En in december 1933 ontving Pavel Osipovich Sukhoi de Orde van de Rode Ster voor de succesvolle creatie van de serie I-4 en I-14 gevechtsvliegtuigen. De eerste, maar niet de laatste prijs.
De geschiedenis van het uitbreken van de Tweede Wereldoorlog bevestigde dat Sukhoi volkomen gelijk had: de toekomst behoort toe aan volledig metalen vliegtuigen. Op dezelfde manier had hij gelijk toen hij aan het einde van de oorlog alles opgaf en aan straalvliegtuigen begon te werken.

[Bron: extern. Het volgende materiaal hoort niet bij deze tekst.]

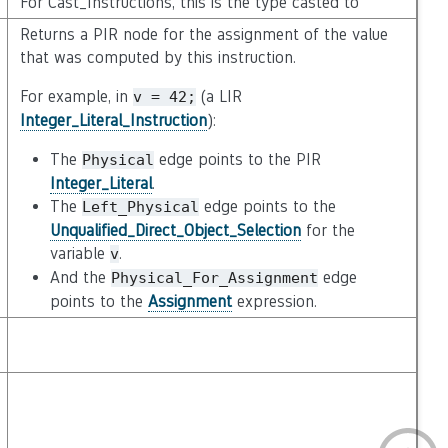
For Cast_Instructions, this is the type casted to
Returns a PIR node for the assignment of the value
that was computed by this instruction.
For example, in
(a LIR
v
=
42;
Integer_Literal_Instruction
):
The
edge points to the PIR
Physical
Integer_Literal
.
The
edge points to the
Left_Physical
Unqualified_Direct_Object_Selection
for the
variable
.
v
And the
edge
Physical_For_Assignment
points to the
Assignment
expression.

Maar dit, in veel opzichten, het eerste, zij het niet een erg mooi vliegtuig, was het begin van een nieuwe en lange reis die de Sovjetluchtvaart met eer en waardigheid aflegde.
LTH I-14

Spanwijdte, m: 11,25 uur.
Lengte, m: 6,11.
Hoogte, m: 3,74.
Vleugeloppervlak, vierkante m: 16,93.
Gewicht (kg:
- leeg vliegtuig: 1;
- normale start: 1.
Motor: 1 x M-25 (Wright R-1820 Cycloon-F3) x 712 pk
Maximale snelheid, km/u:
- bij de grond: 357;
- op hoogte: 449.
Kruissnelheid, km/u: 343.
Praktisch bereik, km: 600.
Stijgsnelheid, m/min: 769.
Praktisch plafond, m: 9 420.
Bemanning, mensen: 1.
Bewapening: 2 1 mm PV-7,62 synchrone machinegeweren, 2 ShKAS 7,62 mm machinegeweren onder de vleugels.